But let's be clear about what the Ideology of Progress, and by extension, evolution, entails. I argued in my post about "normality" and health that in order to naturalize Progress (that is, for the idea to be taken for granted rather than questioned) it is necessary to create a visual artifact of Progress in some way. This has been done through the development of concepts of the "modern" and the "primitive," and the concomitant mapping of these concepts onto the existent human population. This is the way that inequalities become naturalized via the Ideology of Progress. Inequalities appear to be the natural result of different rates or stages of development.

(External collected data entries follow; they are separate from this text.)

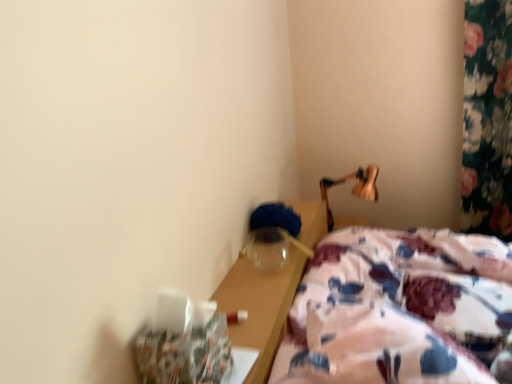 Question: Relative to wooden lamp at upper right, is floral fabric bed at lower right in front or behind?

Choices:
 (A) behind
 (B) front

Answer: (B)

Question: Would you say floral fabric bed at lower right is inside or outside wooden lamp at upper right?

Choices:
 (A) inside
 (B) outside

Answer: (B)

Question: From the image's perspective, is floral fabric bed at lower right located above or below wooden lamp at upper right?

Choices:
 (A) below
 (B) above

Answer: (A)

Question: Is point (354, 173) closer or farther from the camera than point (338, 342)?

Choices:
 (A) closer
 (B) farther

Answer: (B)

Question: From the image's perspective, relative to floral fabric bed at lower right, is wooden lamp at upper right above or below?

Choices:
 (A) above
 (B) below

Answer: (A)

Question: Is wooden lamp at upper right taller or shorter than floral fabric bed at lower right?

Choices:
 (A) short
 (B) tall

Answer: (A)

Question: Is wooden lamp at upper right in front of or behind floral fabric bed at lower right in the image?

Choices:
 (A) behind
 (B) front

Answer: (A) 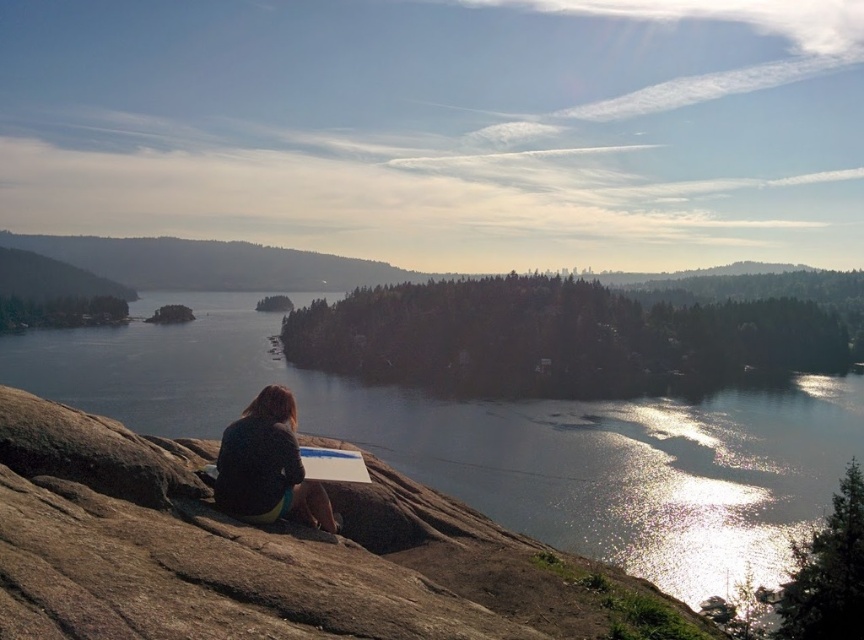 You are a photographer trying to capture the scene of the person sitting on the rocky outcrop. You want to ensure that both the glistening water at center and the dark blue fabric at center are visible in your shot. Based on their positions, which object should you place closer to the left side of your camera frame?

The glistening water at center should be placed closer to the left side of your camera frame because it is positioned to the left of the dark blue fabric at center.

You are standing at the edge of the water and want to place a small boat on the glistening water at center. The boat requires at least 1 meter of space to avoid the dark blue fabric at center. Can you determine if there is enough space between them?

The glistening water at center might be wider than dark blue fabric at center, so there may be sufficient space for the boat. However, the exact width isn not specified, so it is uncertain.

You are a photographer aiming to capture the reflection of the dark blue fabric at center in the glistening water at center. Based on the scene description, is the positioning of these objects suitable for capturing a clear reflection?

The glistening water at center is located below the dark blue fabric at center, so the dark blue fabric at center is positioned above the water. This placement allows its reflection to be visible on the water surface, making it possible to capture a clear reflection. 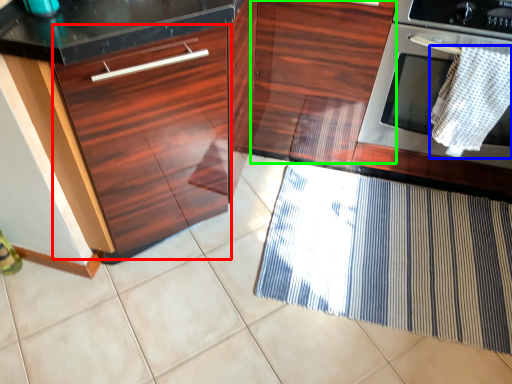 Question: Which is nearer to the drawer (highlighted by a red box)? blanket (highlighted by a blue box) or cabinetry (highlighted by a green box).

Choices:
 (A) blanket
 (B) cabinetry

Answer: (B) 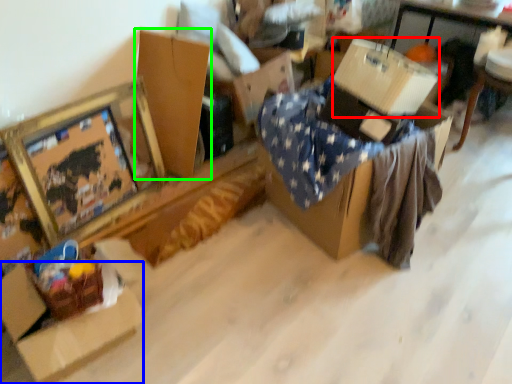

It is no coincidence, then, that women, blacks, other people of color, lower classes, and gay men have all been characterized as "emotional" in contrast to the rationality of white, straight, upper and middle class men. It is these men who bear the mantel of Progress and modernity.

And once again, inequalities serve the economic functions of maintaining the social division of labor and the accumulation of wealth via exploitation. Thus, the Ideology of Progress and all that it entails ultimately serves to uphold the political economic order.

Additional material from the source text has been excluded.